Tatkala menghadapi situasi yang tampak tak tentu arahnya, hal pertama dan utama yang paling rasional adalah meningkatkan pertahanan diri agar tak ikut terbakar situasi yang kian memuai. Melakukan hibernasi sebagaimana Kepompong, memilih terbang dan bersemayam di setinggi-tingginya gunung sebagaimana Rajawali merupakan pengejewantahan dari meningkatkan kewaspadaan dan kesadaran diri. Sekilat itu tampaknya menyiksa diri, tetapi sesungguhnya sama sekali tidak. Sang Rajawali itu tak hanya berpuasa dari makanan, tetapi juga dari kekuasaan. Bahkan untuk menjamin puasanya berlangsung sebagaimana mestinya, ia mesti mematuk-matukkan paruhnya hingga tak bisa digunakan. Ia juga mencengkeramkan cakarnya sekuat-kuatnya ke bebatuan cadas hingga patah tak berfungsi. Ia tak sedang bunuh diri, melainkan mengharap tumbuh berkembangnya paruh dan cakar sejati.

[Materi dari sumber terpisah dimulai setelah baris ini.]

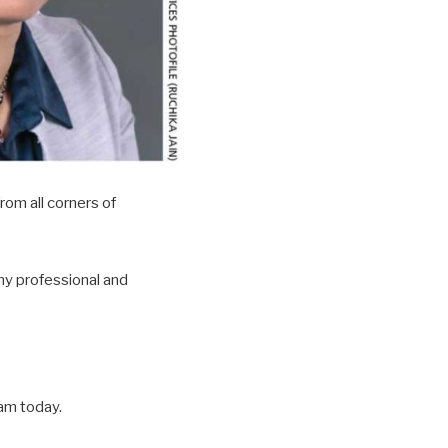
rom all corners of
my professional and
 am today.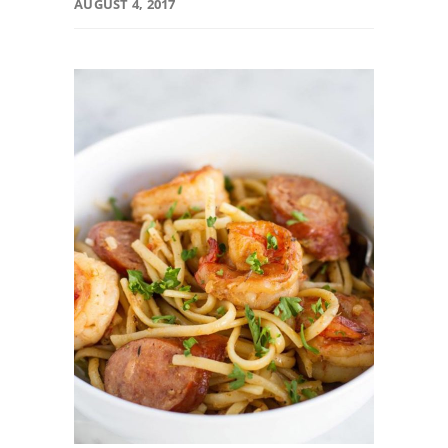
AUGUST 4, 2017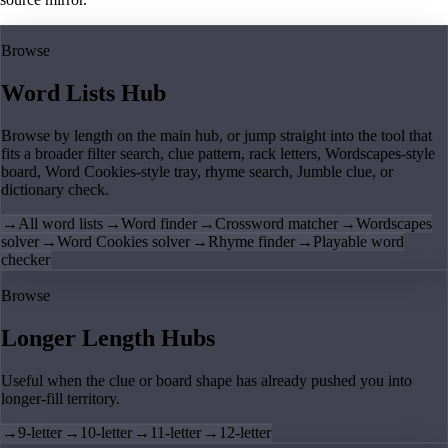
Browse
Word Lists Hub
Browse by length on the main hub, or jump straight into the tool that
fits a broader filter search, clue pattern, rack letters, Wordscapes-style
board, Word Cookies-style tray, rhyme search, Jumble clue, or
dictionary check.
→
All word lists
→
Word finder
→
Crossword matcher
→
Wordscapes
solver
→
Word Cookies solver
→
Rhyme finder
→
Playable word
checker
Browse
Longer Length Hubs
Useful when the clue or board shape has already pushed you into
longer-fill territory.
→
9-letter
→
10-letter
→
11-letter
→
12-letter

Itulah mengapa pohon kecil itu “memilih” berpuasa dari keriuhan. Bukan dalam rangka putus asa, melainkan benar-benar menyiapkan diri berpacu dengan waktu, bila sewaktu-waktu dirinya memang dibutuhkan untuk menerjang jalan penuh keriuhan itu.
Membantu Mengenali
Lima tahun tak terasa pohon kecil itu telah terus merambat. Saking asyiknya merambat, ia mungkin benar-benar tak paham bagaimana wujudnya saat ini. Ketika banyak orang mengingatkan agar ia tegas akan wujudnya, itu tak membuatnya gelisah akan eksistensinya. Akan tetapi, justru dikonversinya menjadi segumpal energi tambahan yang membantunya merambat lebih jauh.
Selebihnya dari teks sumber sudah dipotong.